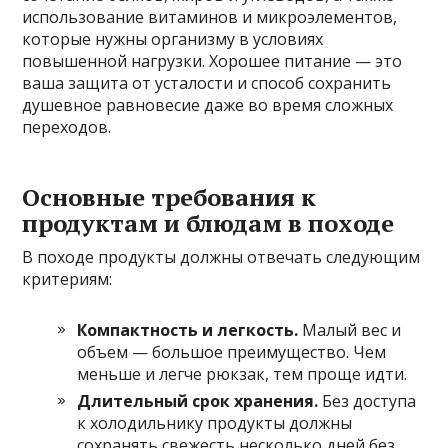
использование витаминов и микроэлементов,
которые нужны организму в условиях
повышенной нагрузки. Хорошее питание — это
ваша защита от усталости и способ сохранить
душевное равновесие даже во время сложных
переходов.
Основные требования к
продуктам и блюдам в походе
В походе продукты должны отвечать следующим
критериям:
Компактность и легкость.
Малый вес и
объем — большое преимущество. Чем
меньше и легче рюкзак, тем проще идти.
Длительный срок хранения.
Без доступа
к холодильнику продукты должны
сохранять свежесть несколько дней без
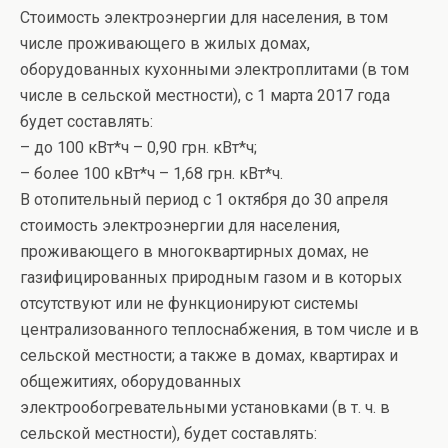
Стоимость электроэнергии для населения, в том
числе проживающего в жилых домах,
оборудованных кухонными электроплитами (в том
числе в сельской местности), с 1 марта 2017 года
будет составлять:
– до 100 кВт*ч – 0,90 грн. кВт*ч;
– более 100 кВт*ч – 1,68 грн. кВт*ч.
В отопительный период с 1 октября до 30 апреля
стоимость электроэнергии для населения,
проживающего в многоквартирных домах, не
газифицированных природным газом и в которых
отсутствуют или не функционируют системы
централизованного теплоснабжения, в том числе и в
сельской местности; а также в домах, квартирах и
общежитиях, оборудованных
электрообогревательными установками (в т. ч. в
сельской местности), будет составлять:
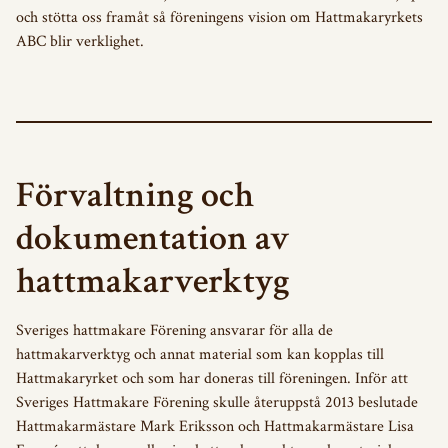
och stötta oss framåt så föreningens vision om Hattmakaryrkets
ABC blir verklighet.
Förvaltning och
dokumentation av
hattmakarverktyg
Sveriges hattmakare Förening ansvarar för alla de
hattmakarverktyg och annat material som kan kopplas till
Hattmakaryrket och som har doneras till föreningen. Inför att
Sveriges Hattmakare Förening skulle återuppstå 2013 beslutade
Hattmakarmästare Mark Eriksson och Hattmakarmästare Lisa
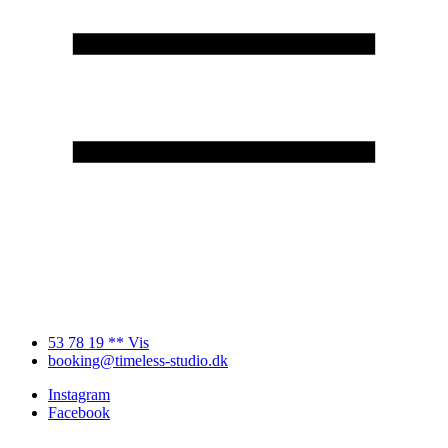
53 78 19 ** Vis
booking@timeless-studio.dk
Instagram
Facebook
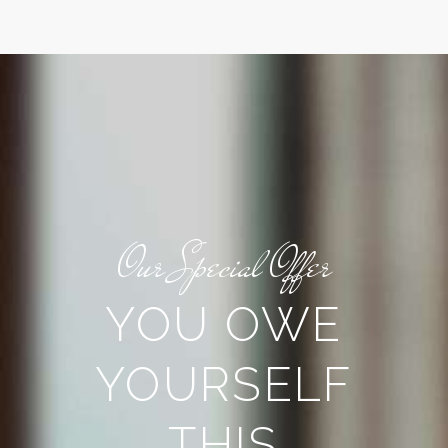
Our Special Offer
YOU OWE
YOURSELF
THIS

--------------------------------

### [What is required]
Show every line in the entries above that contains the string "сельской".

### [Answer to the problem]
числе в сельской местности), с 1 марта 2017 года
сельской местности; а также в домах, квартирах и
сельской местности), будет составлять:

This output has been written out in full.